Saturday, November 23, 2013

We arrived at work last night and found that the day shift had had cake. They always have cake and don't leave us any. Strangely, the remains of icing were blue instead of orange. All the cakes are always orange because that's our company colour. Hmmmmm... Even more suspicious, there was a note saying a whole other cake was there for us, the night shift.

WHY? Why did they get a cake for the night shift? Is it poisoned?

Hmmmm...

At first coffee break, we got the cake. It was white with blue icing around the edge, a picture of the earth in blue and green, and the inscription "Diversity!".

HA! See, we knew it had to have been a trap. They wouldn't just give us a cake without some ulterior motive. Then someone made a comment about all that diversity being "hard to swallow" sometimes and that turned into a lot of "hard to swallow" jokes. After all, we still have the Gay Pride diversity poster in our lunch room. That's bound to give people joke ideas.
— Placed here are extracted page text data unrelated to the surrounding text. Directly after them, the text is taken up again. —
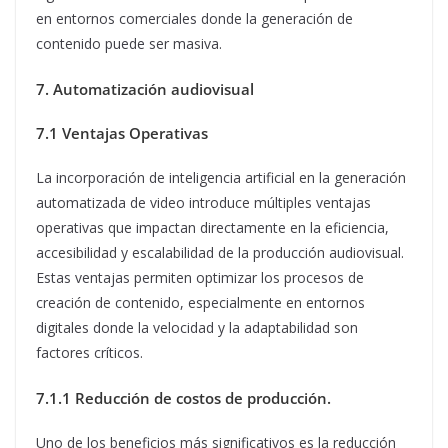
en entornos comerciales donde la generación de
contenido puede ser masiva.
7. Automatización audiovisual
7.1 Ventajas Operativas
La incorporación de inteligencia artificial en la generación
automatizada de video introduce múltiples ventajas
operativas que impactan directamente en la eficiencia,
accesibilidad y escalabilidad de la producción audiovisual.
Estas ventajas permiten optimizar los procesos de
creación de contenido, especialmente en entornos
digitales donde la velocidad y la adaptabilidad son
factores críticos.
7.1.1 Reducción de costos de producción.
Uno de los beneficios más significativos es la reducción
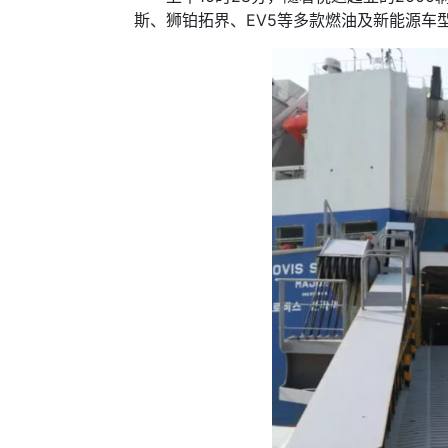
斯、狮铂拓界、EV5等多款燃油及新能源车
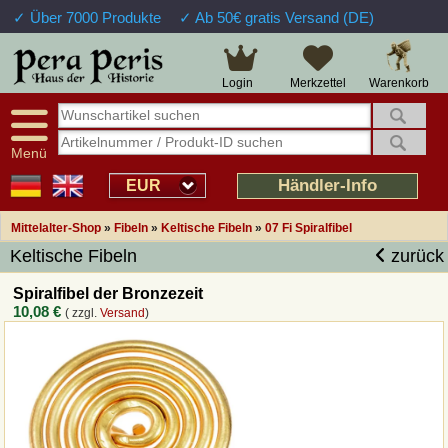
✓ Über 7000 Produkte
✓ Ab 50€ gratis Versand (DE)
Große Auswahl
14 Tage Widerrufsrecht
Verfügbarkeitsanzeige
Über 25 Jahre Erfahrung
Sendungsverfolgung
Schnelle Rücküberweisung
Warenkorb
Login
Merkzettel
Intelligente Navigation
Kulant bei Retouren
Freundlicher Service
Prof. Auftragsabwicklung
Menü
Übersicht Mittelalter-Produkte
Händler-Info
EUR
Mittelalter-Shop
»
Fibeln
»
Keltische Fibeln
»
07 Fi Spiralfibel
Impressum
Keltische Fibeln
zurück
Widerrufsfunktion
Spiralfibel der Bronzezeit
10,08 €
( zzgl.
Versand
)
Wie bestellen?
Rückruf-Service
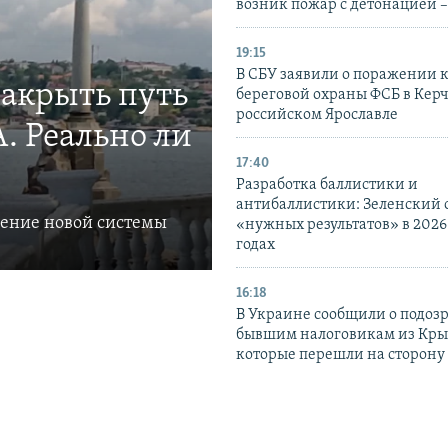
возник пожар с детонацией 
19:15
В СБУ заявили о поражении 
закрыть путь
береговой охраны ФСБ в Керч
российском Ярославле
. Реально ли
17:40
Разработка баллистики и
антибаллистики: Зеленский
ление новой системы
«нужных результатов» в 2026
годах
16:18
В Украине сообщили о подоз
бывшим налоговикам из Кры
которые перешли на сторону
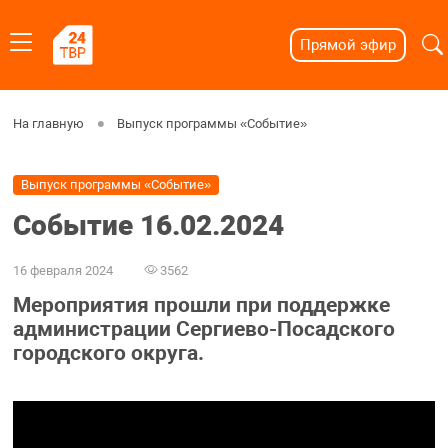
Прямой эфир
На главную
Выпуск программы «Событие»
Выпуск программы «Событие»
Событие 16.02.2024
16 февраля 2024
3562
Мероприятия прошли при поддержке
администрации Сергиево-Посадского
городского округа.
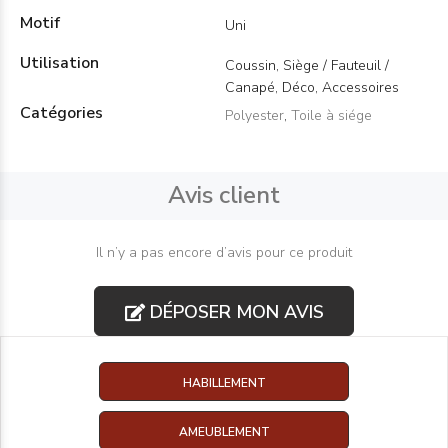
Motif
Uni
Utilisation
Coussin, Siège / Fauteuil /
Canapé, Déco, Accessoires
Catégories
Polyester
,
Toile à siége
Avis client
Il n’y a pas encore d’avis pour ce produit
DÉPOSER MON AVIS
HABILLEMENT
AMEUBLEMENT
Finally someone gets around to cutting the cake, and inside it has an unsightly gunky whitish filling. Ew... Predictably, it was a marble cake, instead of carrot cake like we usually get (you know, on account of our orange theme - apparently bakers can't figure out how to put orange icing on anything but carrot cake). We all dutifully ate our Diversity Cake. It was insipid yet cloyingly sweet, it really was hard to swallow after a few bites, it left a bad taste in my mouth, and several of us felt like throwing up afterwards. Further jokes ensued on what an excellent metaphor that was, if only that had been the message management intended.

Then someone hit on the idea of calling it an Aryan Supremacy Cake. After all, it was white with blue eyes-ing, right?

If we weren't capable of turning just about anything into endless hilarity like this, all of us would have quit a long time ago.